User:Graham.Fountain/Congestion prevention

Congestion Prevention[edit]

Congestion prevention involves action taken to positively and proactively prevent congestion, e.g. in a packet switched network. Congestion prevention may, for example, be necessary in networks supporting firm real-time computing systems, such as those embedded in avionic or industrial control systems. It may be done in order to make it possible to prove that traffic tranported over the network will always meet its real-time requirements for reliable delivery within a deadline. This proof of reliable, timely delivery may be necessary where the operation of the system, and thus the data, is safety-critical or otherwise safety related.

Requirements[edit]

Transport layer protocols, such as theTransmission Control Protocol (TCP), are only reliable in the sense that they deliver the data or notify its source of failure to do so. Since this notification of delivery failure to the source does not meet the real-time requirements for reliable delivery, this is not sufficient for critical data, where it is necessary to prove that this critical traffic will be delivered, to some specific probability.
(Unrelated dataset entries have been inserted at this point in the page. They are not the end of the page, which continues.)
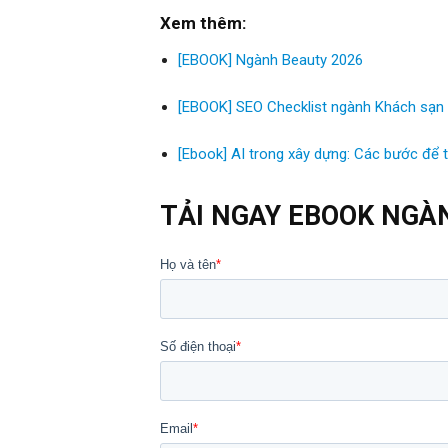
Xem thêm:
[EBOOK] Ngành Beauty 2026
[EBOOK] SEO Checklist ngành Khách sạn
[Ebook] AI trong xây dựng: Các bước để 
TẢI NGAY EBOOK NGÀ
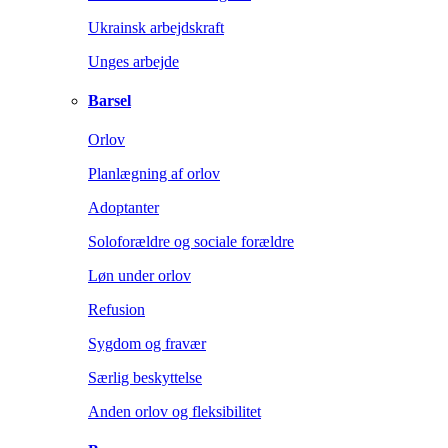
Ukrainsk arbejdskraft
Unges arbejde
Barsel
Orlov
Planlægning af orlov
Adoptanter
Soloforældre og sociale forældre
Løn under orlov
Refusion
Sygdom og fravær
Særlig beskyttelse
Anden orlov og fleksibilitet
Delivery of data is, in part at least, dependent on the actions of the other equipment connected to the network. This equipment may, e.g. due to a fault or actions of malware, transmit more traffic than the network, or some part of it, has the capacity to transport, i.e. cause congestion. This will cause losses or excessive delays to the critical data and probably cause it to fail its requirements for reliable, timely delivery. Hence, some means is necessary to ensure that other equipment cannot transmit more than is expected of it or that, should it do so, this excess cannot adversely affect the reliability or timeliness of the critical traffic.

While self-limitation of the transmissions by the other equipment can ensure that critical transport will be reliable and timely, this only works as long as this equipment co-operates. Hence, in conditions of faults or where there may be malware in this other equipment, the means of ensuring that it cannot adversely affect the reliability or timeliness of the critical traffic has to be implemented in the network.
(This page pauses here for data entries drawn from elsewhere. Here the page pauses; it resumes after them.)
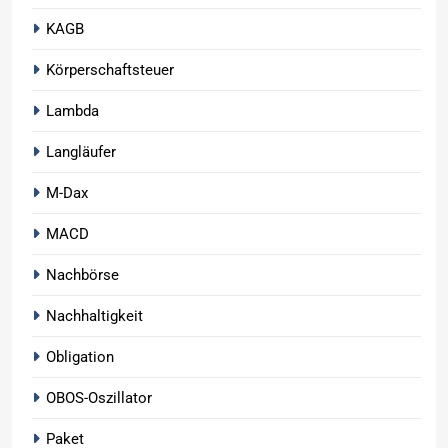
KAGB
Körperschaftsteuer
Lambda
Langläufer
M-Dax
MACD
Nachbörse
Nachhaltigkeit
Obligation
OBOS-Oszillator
Paket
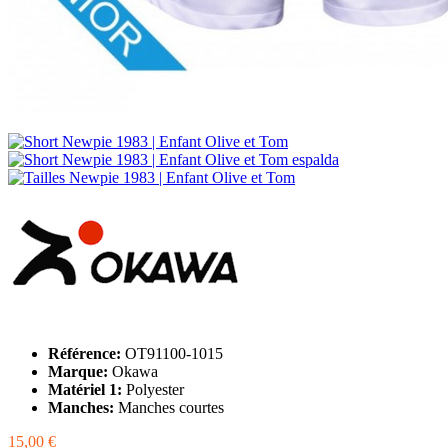
Référence:
OT91100-1015
Marque:
Okawa
Matériel 1:
Polyester
Manches:
Manches courtes
15,00 €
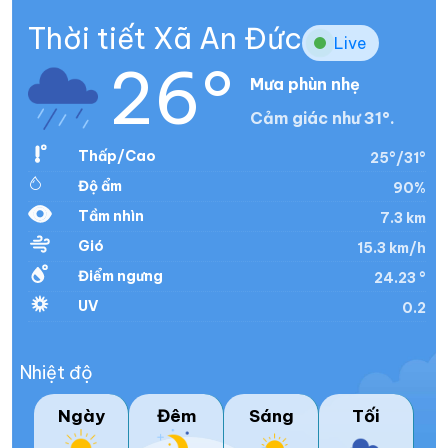
Thời tiết Xã An Đức
Live
26°
Mưa phùn nhẹ
Cảm giác như 31°.
Thấp/Cao
25°/31°
Độ ẩm
90%
Tầm nhìn
7.3 km
Gió
15.3 km/h
Điểm ngưng
24.23 °
UV
0.2
Nhiệt độ
Ngày
Đêm
Sáng
Tối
To ensure that faults and failures in the network cannot also cause loss or excess delay, etc. it is also necessary to provide multiple paths between the source and destination of critical traffic. These paths must also be complete, i.e. use separate network interfaces, physical media, and network switches. Hence, multiple redundant networks are required. Moreover, since reliable, timely delivery has to be maintained, the sources of the data must transmit multiple copies of the critical data, and the destinations must consolidate this data on arrival, e.g. accept the first and discard any subsequent copies.

Implementations[edit]

The Asynchronous Transfer Mode (ATM), Avionics Full-Duplex Switched Ethernet (AFDX), and TTEthernet protocols are all capable of actively limiting traffic levels within the network, as well as at the traffic sources. These limits can then be used to show that there will or can be no congestion in the network and thus ensure that traffic is transported reliably (tolerant of faults in the supported system) and in a timely manner (meets defined deadlines). Since these limits are applied within the network, transport between two end systems is not significantly affected if one or more of the other connected end systems exceed their expected transmission levels, either due to a fault or malicious action. As a result, if the limits are set and applied correctly, it is possible to prove that there can be no emergent properties of the network in any unexpected circumstance, such as a fault or failure condition, e.g. TCP global synchronization or congestion collapse.
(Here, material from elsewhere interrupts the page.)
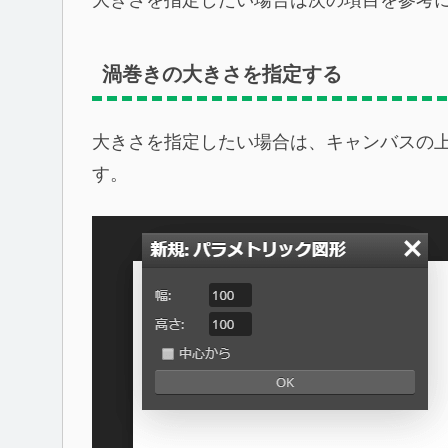
渦巻きの大きさを指定する
大きさを指定したい場合は、キャンバスの
す。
ATM and AFDX limit traffic by bandwidths and jitter. In the case of ATM, customer-premises equipment generally uses traffic shaping and UPC and NPC within the network employ Generic Cell Rate Algorithm (GCRA) traffic policing to limit traffic on a specific VCC or VPC to a traffic contract. In AFDX, control of the Bandwidth Allocation Gap (BAG) is employed at the sources on a per VLink basis, as a form of traffic shaping. Maximum jitter is calculated from the parameters of the Vlinks that a given end system is the source of. Token bucket traffic policing is applied by the network switches, again to limit the traffic to specified levels. Traffic shaping in the end systems then ensures that this traffic will not exceed the limits imposed within the networks and so will not be discarded by them.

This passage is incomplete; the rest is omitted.